▸ Task details
Search the entries for the word "Notifications" and copy each line that has it.

▸ Provided information
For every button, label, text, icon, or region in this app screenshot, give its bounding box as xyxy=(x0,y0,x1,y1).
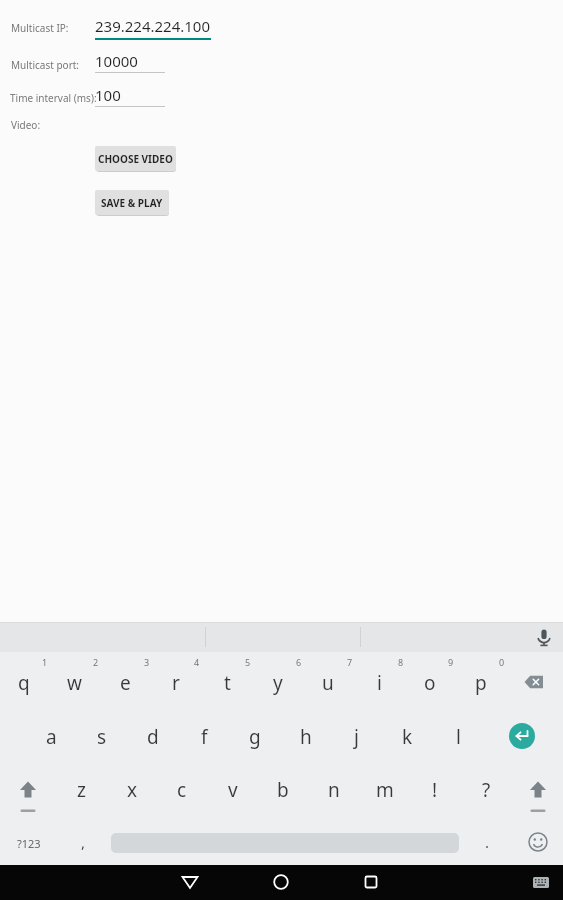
button[interactable]: q xyxy=(0,658,48,708)
staticText: g xyxy=(249,724,261,750)
button[interactable]: ?123 xyxy=(6,828,52,858)
button[interactable]: k xyxy=(383,712,431,762)
staticText: i xyxy=(377,670,382,696)
staticText: 5 xyxy=(245,656,251,668)
button[interactable]: 100 xyxy=(95,84,165,106)
staticText: CHOOSE VIDEO xyxy=(98,152,173,166)
button[interactable]: f xyxy=(180,712,228,762)
button[interactable]: a xyxy=(27,712,75,762)
button[interactable]: c xyxy=(158,765,206,815)
button[interactable]: y xyxy=(254,658,302,708)
staticText: 1 xyxy=(42,656,48,668)
staticText: . xyxy=(485,832,490,852)
button[interactable]: t xyxy=(203,658,251,708)
staticText: Time interval (ms): xyxy=(10,91,97,105)
button[interactable]: z xyxy=(57,765,105,815)
staticText: 9 xyxy=(448,656,454,668)
staticText: x xyxy=(127,777,138,803)
button[interactable]: e xyxy=(101,658,149,708)
button[interactable]: b xyxy=(259,765,307,815)
button[interactable]: CHOOSE VIDEO xyxy=(95,146,176,171)
button[interactable]: w xyxy=(50,658,98,708)
button[interactable]: d xyxy=(129,712,177,762)
button[interactable]: l xyxy=(434,712,482,762)
button[interactable]: ! xyxy=(411,765,459,815)
staticText: h xyxy=(300,724,312,750)
button[interactable]: g xyxy=(231,712,279,762)
staticText: 8 xyxy=(398,656,404,668)
button[interactable]: 239.224.224.100 xyxy=(95,12,211,40)
staticText: p xyxy=(475,670,487,696)
button[interactable]: v xyxy=(209,765,257,815)
button[interactable]: j xyxy=(332,712,380,762)
staticText: 239.224.224.100 xyxy=(95,16,211,36)
button[interactable]: x xyxy=(108,765,156,815)
staticText: b xyxy=(277,777,289,803)
staticText: ?123 xyxy=(17,836,41,851)
staticText: f xyxy=(201,724,208,750)
button[interactable] xyxy=(522,766,554,814)
button[interactable]: , xyxy=(59,817,107,867)
button[interactable] xyxy=(529,872,553,892)
staticText: 7 xyxy=(347,656,353,668)
button[interactable] xyxy=(12,766,44,814)
staticText: 4 xyxy=(194,656,200,668)
staticText: j xyxy=(354,724,359,750)
staticText: l xyxy=(456,724,461,750)
staticText: q xyxy=(18,670,30,696)
staticText: a xyxy=(46,724,57,750)
button[interactable]: . xyxy=(463,817,511,867)
button[interactable] xyxy=(520,670,548,694)
button[interactable]: SAVE & PLAY xyxy=(95,190,169,215)
button[interactable]: p xyxy=(457,658,505,708)
staticText: 3 xyxy=(144,656,150,668)
button[interactable]: m xyxy=(361,765,409,815)
staticText: 0 xyxy=(499,656,505,668)
button[interactable]: i xyxy=(355,658,403,708)
button[interactable] xyxy=(170,865,210,899)
staticText: 2 xyxy=(93,656,99,668)
staticText: , xyxy=(81,832,86,852)
staticText: t xyxy=(224,670,231,696)
button[interactable]: s xyxy=(78,712,126,762)
staticText: w xyxy=(67,670,82,696)
button[interactable]: 10000 xyxy=(95,50,165,72)
staticText: n xyxy=(328,777,340,803)
staticText: Video: xyxy=(11,118,41,132)
staticText: s xyxy=(97,724,107,750)
button[interactable] xyxy=(351,865,391,899)
button[interactable]: h xyxy=(282,712,330,762)
staticText: SAVE & PLAY xyxy=(101,196,163,210)
button[interactable] xyxy=(506,720,538,752)
staticText: r xyxy=(172,670,180,696)
staticText: v xyxy=(228,777,238,803)
staticText: ? xyxy=(482,777,491,803)
staticText: d xyxy=(147,724,159,750)
staticText: 6 xyxy=(296,656,302,668)
button[interactable]: r xyxy=(152,658,200,708)
staticText: 10000 xyxy=(95,51,138,71)
staticText: y xyxy=(273,670,283,696)
button[interactable]: u xyxy=(304,658,352,708)
staticText: c xyxy=(177,777,187,803)
staticText: o xyxy=(424,670,436,696)
staticText: ! xyxy=(432,777,438,803)
staticText: z xyxy=(77,777,86,803)
staticText: Multicast IP: xyxy=(11,21,69,35)
staticText: u xyxy=(322,670,334,696)
staticText: Multicast port: xyxy=(11,58,80,72)
staticText: k xyxy=(402,724,413,750)
staticText: m xyxy=(376,777,394,803)
button[interactable] xyxy=(261,865,301,899)
staticText: e xyxy=(120,670,131,696)
button[interactable] xyxy=(534,628,554,648)
button[interactable] xyxy=(525,829,551,855)
button[interactable]: n xyxy=(310,765,358,815)
button[interactable]: o xyxy=(406,658,454,708)
staticText: 100 xyxy=(95,85,121,105)
button[interactable]: ? xyxy=(462,765,510,815)
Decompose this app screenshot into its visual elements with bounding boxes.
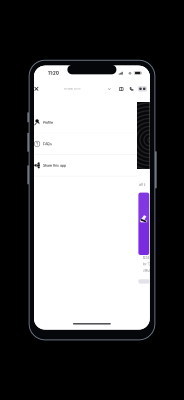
button[interactable]: Close menu <box>32 83 41 95</box>
button[interactable]: Nearest store <box>64 83 80 95</box>
button[interactable]: Catalogue <box>117 83 125 95</box>
button[interactable]: Call us <box>128 83 136 95</box>
staticText: 1234 <box>142 256 150 260</box>
staticText: Nearest store <box>64 87 80 90</box>
button[interactable]: Change store <box>106 83 113 95</box>
button[interactable]: Profile <box>34 112 137 133</box>
button[interactable]: Store options <box>138 83 148 95</box>
button[interactable]: FAQs <box>34 133 137 154</box>
staticText: cMul <box>142 268 150 272</box>
staticText: all <box>139 183 143 187</box>
button[interactable]: Share this app <box>34 155 137 176</box>
staticText: FAQs <box>43 142 52 146</box>
staticText: Profile <box>43 120 53 125</box>
staticText: Share this app <box>43 163 66 168</box>
staticText: for 'D <box>142 262 150 266</box>
staticText: 11:20 <box>48 70 59 76</box>
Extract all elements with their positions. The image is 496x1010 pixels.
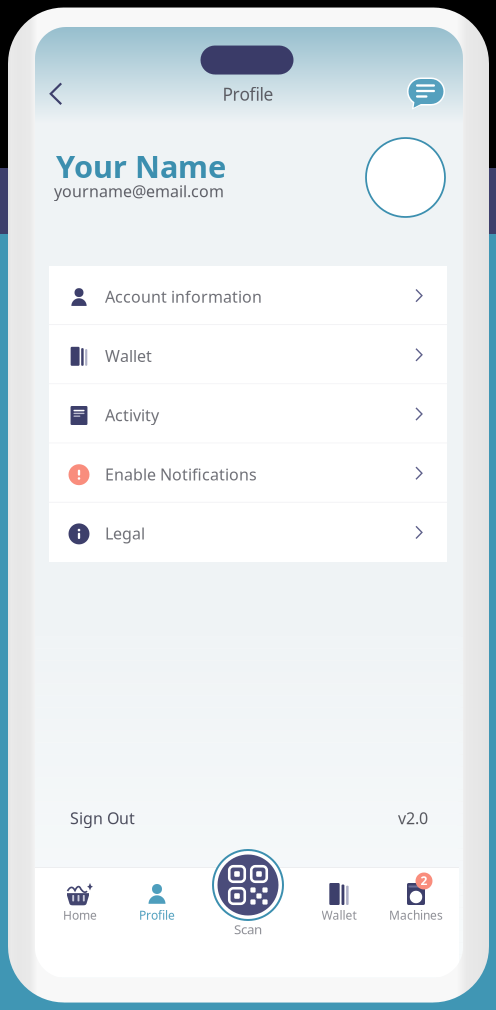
button[interactable]: Wallet	[299, 881, 379, 923]
staticText: Profile	[139, 907, 175, 923]
button[interactable]: Messages	[405, 73, 447, 115]
staticText: Profile	[222, 82, 274, 106]
button[interactable]: Scan	[212, 849, 284, 921]
staticText: Your Name	[56, 146, 226, 186]
button[interactable]: Back	[36, 74, 76, 114]
staticText: 2	[420, 872, 428, 888]
staticText: Scan	[234, 920, 262, 938]
button[interactable]: Machines	[376, 881, 456, 923]
staticText: yourname@email.com	[54, 180, 224, 202]
button[interactable]: Enable Notifications	[49, 444, 447, 503]
staticText: v2.0	[398, 807, 428, 829]
staticText: Sign Out	[70, 807, 135, 829]
staticText: Account information	[105, 286, 262, 307]
staticText: Legal	[105, 523, 145, 544]
button[interactable]: Home	[40, 881, 120, 923]
staticText: Activity	[105, 404, 159, 426]
staticText: Machines	[389, 907, 443, 923]
button[interactable]: Profile	[117, 881, 197, 923]
button[interactable]: Sign Out	[70, 807, 135, 829]
button[interactable]: Account information	[49, 266, 447, 325]
button[interactable]: Activity	[49, 384, 447, 444]
button[interactable]: Legal	[49, 503, 447, 562]
staticText: Wallet	[322, 907, 356, 923]
staticText: Wallet	[105, 345, 152, 366]
staticText: Home	[63, 907, 97, 923]
button[interactable]: Wallet	[49, 325, 447, 384]
staticText: Enable Notifications	[105, 464, 257, 485]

▸ Your solution
button[interactable]: Enable Notifications	[49, 444, 447, 503]
staticText: Enable Notifications	[105, 464, 257, 485]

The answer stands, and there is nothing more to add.